In the wake of Wednesday’s Conservative leadership “debate” – and I use the term loosely because there was no actual debate, just presentations sans Power Point – the wedge that Kellie Leitch has been nursing in her campaign became all the more stark. While Michael Chong may have been first out of the gate with his condemnation, Deepak Obhrai has used it to crank his campaign up a notch yesterday, with both an appeal for support in order to oppose Leitch specifically, and also told tales about messages he’s received from Leitch supporters telling him to leave the country.

At one point during the presentations on Wednesday, Leitch held up a book Points of Entry from sociologist Victor Satzewich to justify her screening proposals. The problem? That Satzewich’s conclusions in the book were the opposite of hers, that the system was working, that demanding more face-to-face interviews for all visa applications would make the system grind to a halt, and that while he went into the research sceptical, his research convinced him that things were better than he had initially surmised. So that’s kind of embarrassing for Leitch (or would be if she had any demonstrated capacity for shame, which I’m not convinced is the case).

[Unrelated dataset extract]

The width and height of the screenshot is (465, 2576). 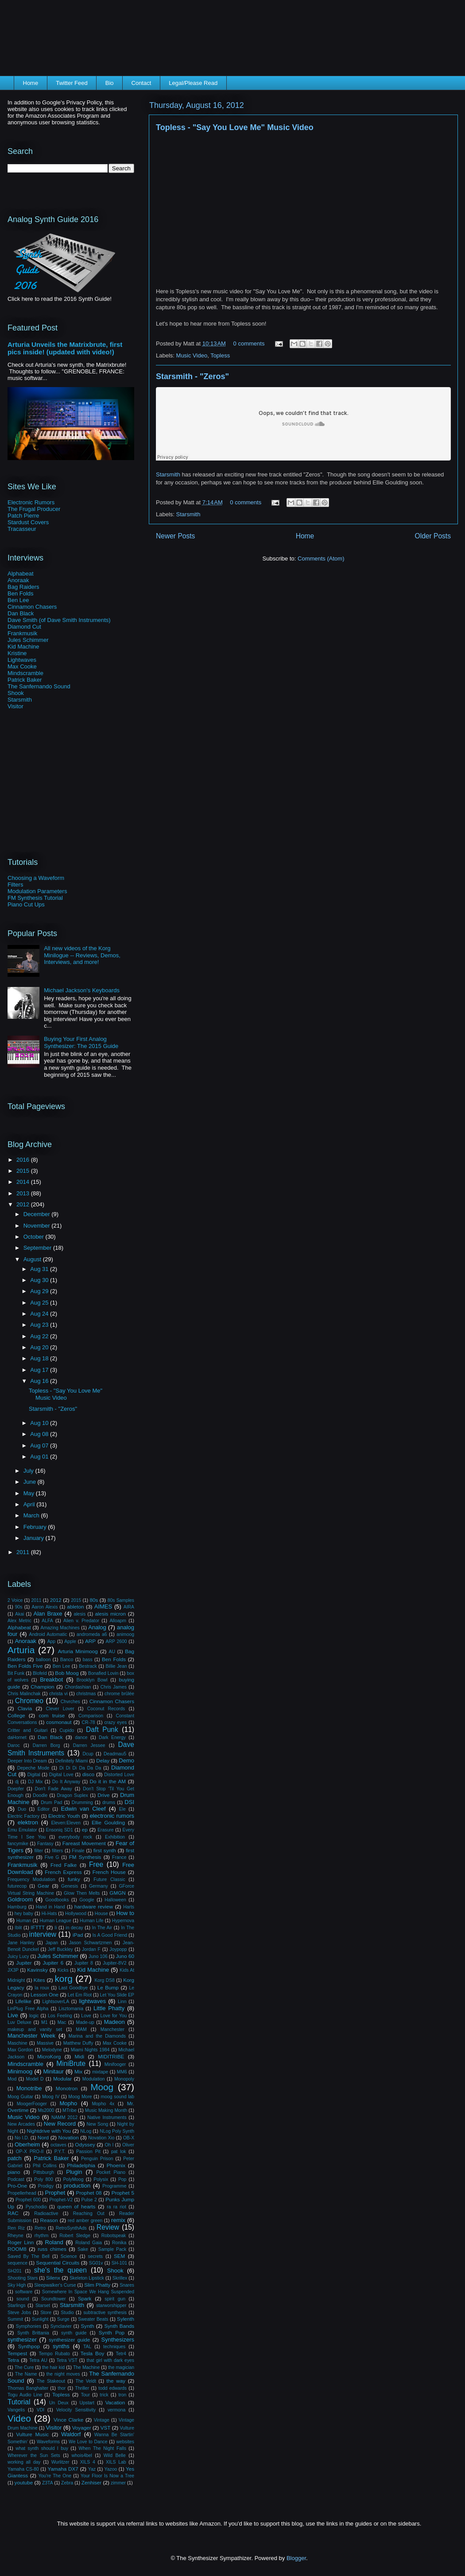 I want to click on Dan Black, so click(x=21, y=613).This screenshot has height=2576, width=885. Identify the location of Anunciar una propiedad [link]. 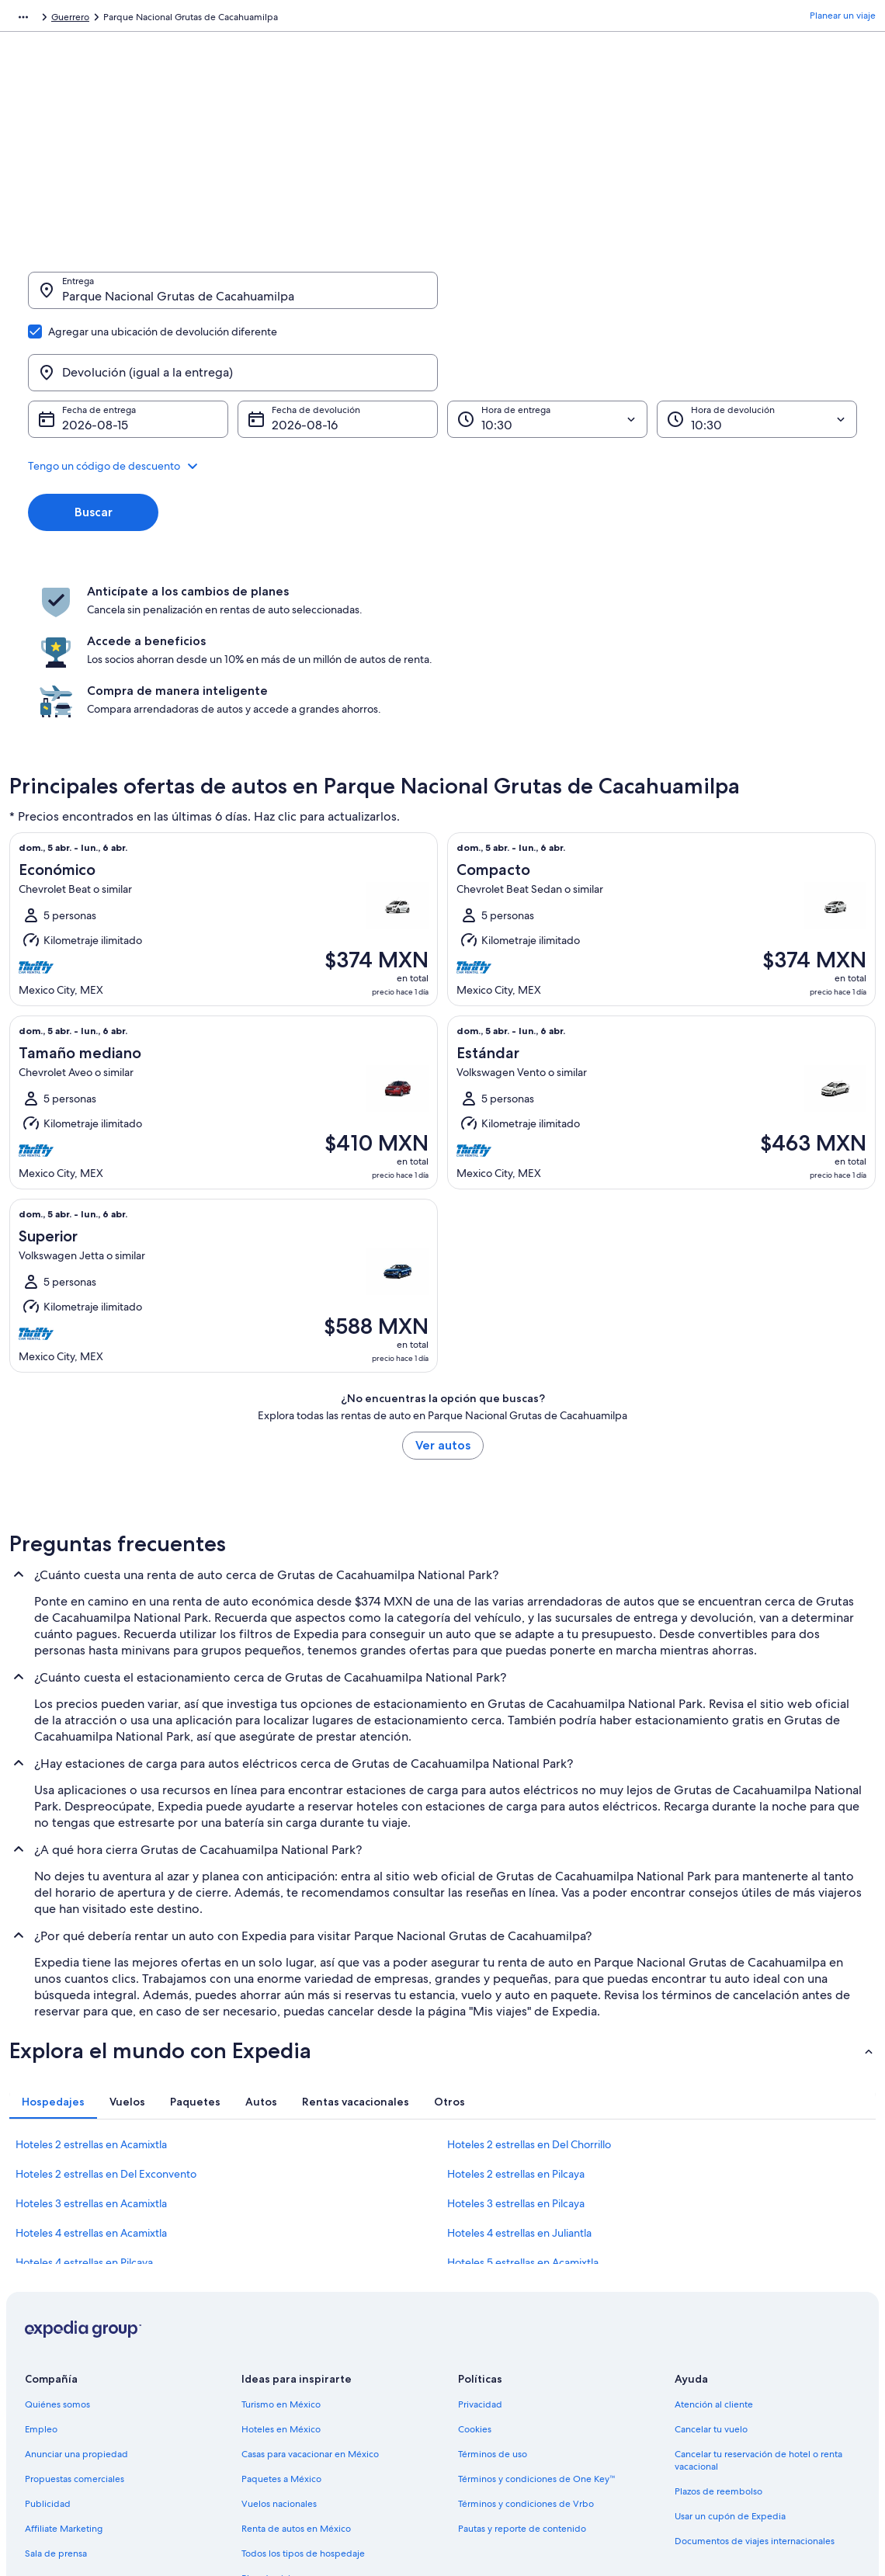
(76, 2305).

Meanwhile Leitch, whose other Trumpian note has been to rail against “elites” – as though she were not the epitome of one – has been holding fundraisers in Toronto with Bay Street lawyers for $500 a pop. You know, more of those elites which she’s totally not one of. Also, if she’s so convinced that she’s going to be Prime Minister by 2019, isn’t this some kind of ethical conflict for her to be holding these kinds of cash-for-access fundraisers?